Traditional benchmarks can be useful for basic comparison, but they often do not reflect Defence priorities. Models can be trained to perform well on known tests without being reliable or resilient in real-world conditions. Scenario-based evaluation avoids these issues by measuring performance, reliability, robustness and security in context.

It not only shows how well a model works, but also how and where it fails - giving MOD and suppliers a test-driven environment to understand both performance and behaviour. This supports confident, evidence-based decisions about suitability, risk, and readiness for deployment.

What are the benefits?

For less than the cost of a traditional pilot, the Model Arena lets organisations evaluate up to 20 times more models, in half the time, while producing richer and more operationally relevant evidence.
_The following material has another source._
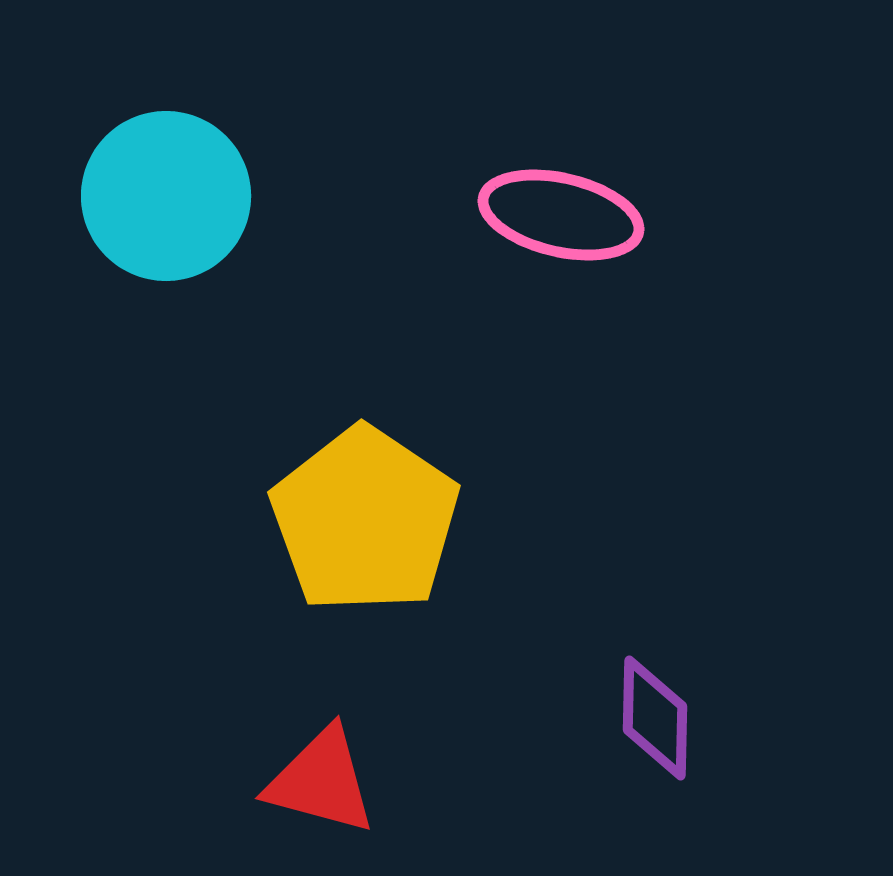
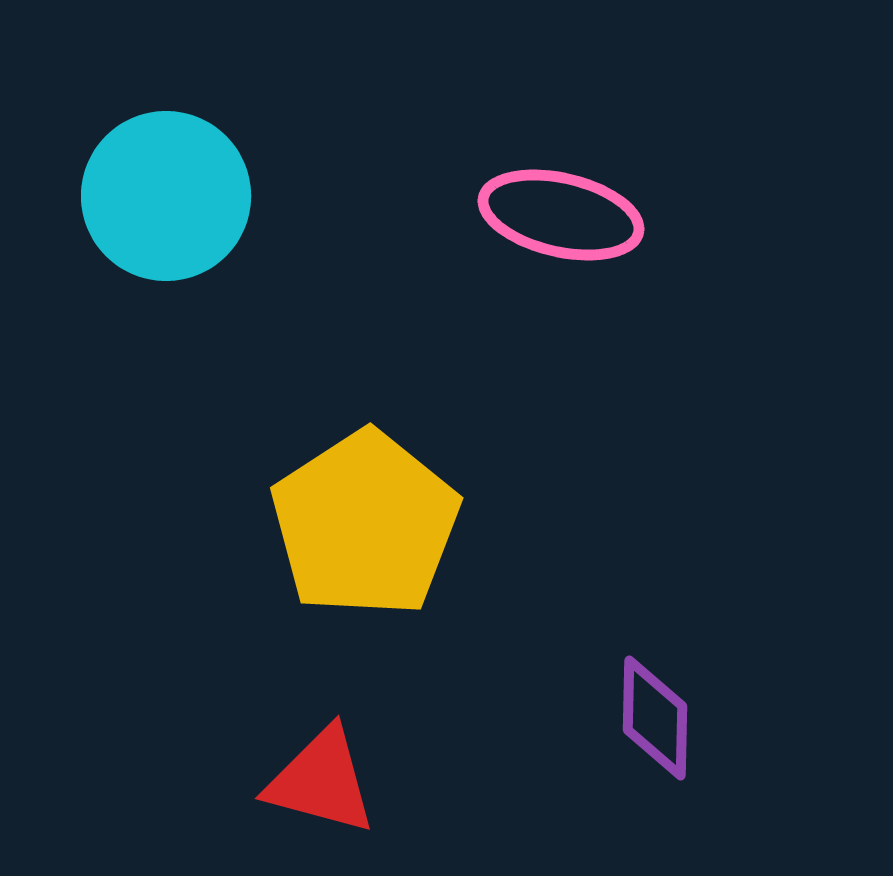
yellow pentagon: moved 4 px down; rotated 5 degrees clockwise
It provides detailed insight into performance, reliability, robustness, security, data needs, failure modes, and readiness for deployment - giving decision-makers a much clearer understanding of real capability and risk.

Key benefits include:

  1. Scalable, evidence-based procurement. Large numbers of models can be tested quickly and consistently, allowing fair comparison across many suppliers without losing depth or rigor.
  2. Reduced risk. Weak, brittle or insecure systems are identified early, along with their model failure modes, operational limits, and resilience under stress.
  3. Faster innovation. Developers receive structured, data-driven feedback on strengths, weaknesses and areas for improvement, speeding up development cycles.
  4. Greater confidence. Decisions are based on transparent technical evidence rather than claims or demos, improving assurance, accountability, and the likelihood of successful deployment.

 

Ultimately, the Model Arena will help MOD procure AI at the speed and scale required - with the trust, transparency, and confidence that modern Defence demands.

Advai’s role

Advai is delivering the Model Arena by building on previous work delivered with the Royal Navy and adapting the platform to serve as the industry-facing front door for MOD AI challenges. We work closely with customers to understand their use-case and tailor the testing and evaluation framework to their operational needs before integrating it into the Model Arena. Using our independent AI assurance expertise, we are helping the UK move from ambition to reality by enabling safe, rapid adoption of AI across Defence.